Interview que j’ai donné au Journal Pays Emergents.
Ma première question concerne la stratégie du gouvernement mongol vis-à-vis de ses deux puissants voisins ?
La peur associée à une méfiance traditionnelle vis à vis de la Chine est une réalité dans la société mongole. Malheureusement cette peur s’exprime par l’hostilité des mongols vis à vis des ouvriers chinois qui sont venus travailler en Mongolie.
Il est inopportun d’expliquer ce phénomène par un racisme offensif, mais à mon avis, il s’agit d’une fierté nationaliste défensive. Les patrons mongols préfèrent faire appel à des ouvriers chinois qu’ils considèrent plus fiables et plus compétents que les ouvriers mongols.

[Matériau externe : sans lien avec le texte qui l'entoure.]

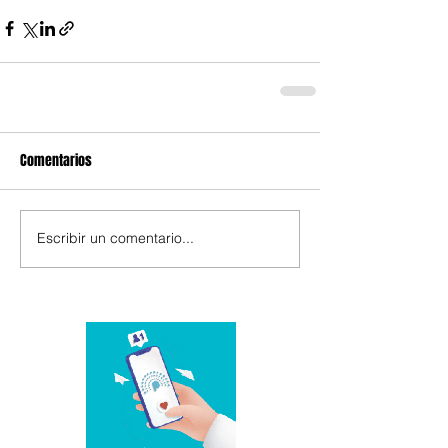
Comentarios
Escribir un comentario...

En revanche, la sympathie et la nostalgie de l’époque soviétique privilégient les relations politiques et commerciales avec la Russie. Mais d’une part la proximité géographique qui facilite les échanges commerciaux avec la Chine et d’autre part la demande des industries chinoises, entretiennent les échanges intenses avec le voisin du sud.
Même si l’exportation de charbon génère un revenu immédiat au gouvernement mongol, elle engendre aussi une dépendance vis à vis d’un seul pays. La priorité du gouvernement mongol est de diversifier ses partenaires commerciaux et dans ce but, l’Etat mongol cherche désespérément un « troisième voisin ».
D’autre part j’ai lu un récent article de vous dans le Monde au sujet des oligarques en Mongolie. La corruption est-elle très importante au niveau de l’état? Quelles en sont les conséquences sur la gestion de la rente minière et sur les relations diplomatiques et commerciales avec la Chine et la Russie?
Si les autorités mongols sont enthousiastes vis à vis du futur de la rente minière, ils sont aussi conscients du danger qu’une mauvaise exploitation peut représenter. Bien évidemment, par proximité géographique, les deux voisins jouent un rôle primordial dans l’exploitation et dans la commercialisation des produits miniers.
Mais à présent, les grands sites de charbon proches de la Chine sont intensément exploités principalement par les compagnies chinoises associés avec les oligarques mongols qui acceptent de vendre aux chinois les charbons à des prix très inférieurs aux prix pratiqués sur les marchés internationaux. La Chine gère l’exploitation des mines de façon exemplaire et respectueuse à l’environnement, ce n’est pas le cas de la Mongolie.
Le gouvernement mongol a distribué trop de licences d’exploitation à des compagnies minières en peu de temps sans calculer la conséquence que l’exploitation intense peut engendrer. La plupart des titulaires de ces licences sont les oligarques à la tête de l’Etat.
Dans un tel cas, il me semble impossible de croire que l’actuel gouvernement mongol a une bonne stratégie durable concernant l’exploitation des mines.